Requirement →
Retype the line in which "mused that at least the song would at least" appears, then every line after it until the records end. Leave out the pictures.

┄┄┄┄┄┄┄┄┄┄

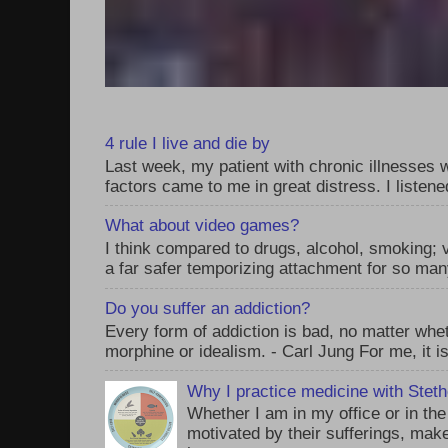
4 rule I live and die by
Last week, my patient with chronic illnesses w
factors came to me in great distress. I listened
What about video games?
I think compared to drugs, alcohol, smoking;
a far safer temporizing attachment for so man
Do you suffer an addiction?
Every form of addiction is bad, no matter whet
morphine or idealism. - Carl Jung For me, it is
Why I practice medicine with Stet
Whether I am in my office or in th
motivated by their sufferings, make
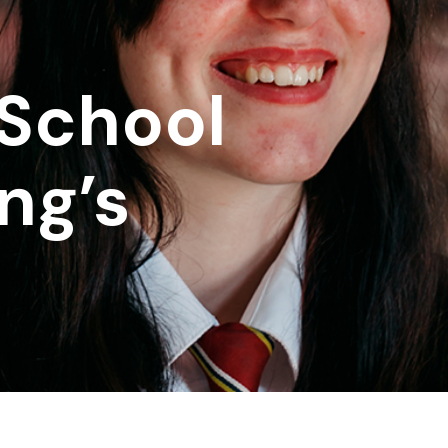
School
ng’s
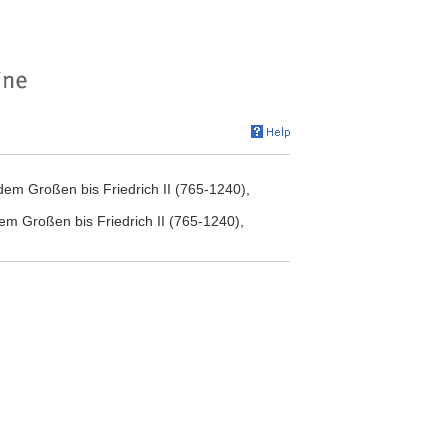
dem Großen bis Friedrich II (765-1240),
em Großen bis Friedrich II (765-1240),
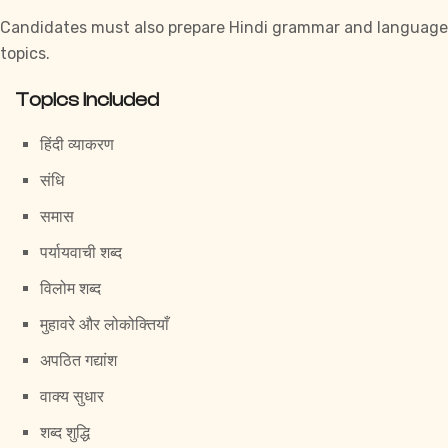
Candidates must also prepare Hindi grammar and language
topics.
Topics Included
हिंदी व्याकरण
संधि
समास
पर्यायवाची शब्द
विलोम शब्द
मुहावरे और लोकोक्तियाँ
अपठित गद्यांश
वाक्य सुधार
शब्द शुद्धि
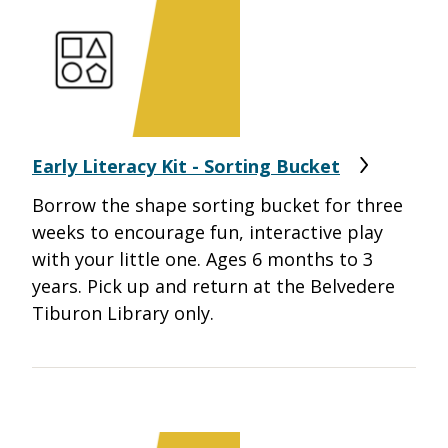
Early Literacy Kit - Sorting Bucket
Borrow the shape sorting bucket for three
weeks to encourage fun, interactive play
with your little one. Ages 6 months to 3
years. Pick up and return at the Belvedere
Tiburon Library only.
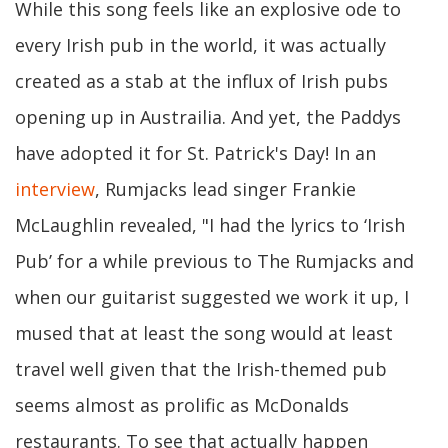
While this song feels like an explosive ode to
every Irish pub in the world, it was actually
created as a stab at the influx of Irish pubs
opening up in Austrailia. And yet, the Paddys
have adopted it for St. Patrick's Day! In an
interview
, Rumjacks lead singer Frankie
McLaughlin revealed, "I had the lyrics to ‘Irish
Pub’ for a while previous to The Rumjacks and
when our guitarist suggested we work it up, I
mused that at least the song would at least
travel well given that the Irish-themed pub
seems almost as prolific as McDonalds
restaurants. To see that actually happen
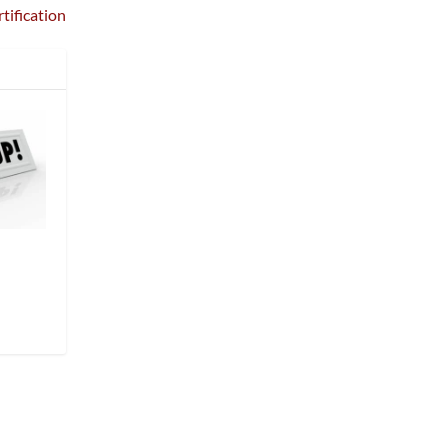
tification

┄┄┄┄┄┄┄┄┄┄

Task solution →
mused that at least the song would at least
travel well given that the Irish-themed pub
seems almost as prolific as McDonalds
restaurants. To see that actually happen
tification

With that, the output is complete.